A New York Times bestseller, The Silver Linings Playbook was adapted into the Oscar-winning movie starring Bradley Cooper and Jennifer Lawrence.

The Silver Linings Playbook is the riotous and poignant story of how one man regains his memory and comes to terms with the magnitude of his wife's betrayal, an enchanting first novel about love, madness, and Kenny G.

During the years he spends in a neural health facility, Pat Peoples formulates a theory about silver linings: he believes his life is a movie produced by God, his mission is to become physically fit and emotionally supportive, and his happy ending will be the return of his estranged wife, Nikki.
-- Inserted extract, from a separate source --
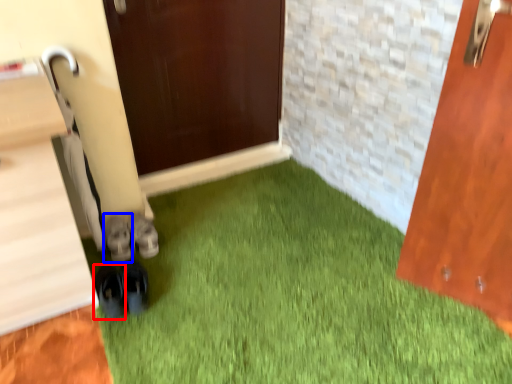 Question: Among these objects, which one is farthest to the camera, footwear (highlighted by a red box) or footwear (highlighted by a blue box)?

Choices:
 (A) footwear
 (B) footwear

Answer: (B)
The problem is that Pat is now home, living with his parents, and everything seems off; no one will talk to him about Nikki; his old friends are saddled with families; the Philadelphia Eagles keep losing, making his father moody; and his new therapist seems to be recommending adultery as a form of therapy.

When Pat meets the tragically widowed, physically fit, and clinically depressed Tiffany, she offers to act as a liaison between him and his wife, but only if he will give up watching football, agree to perform in this year's Dance Away Depression competition, and promise not to tell anyone about their “contract.” All the while, Pat keeps searching for his silver lining.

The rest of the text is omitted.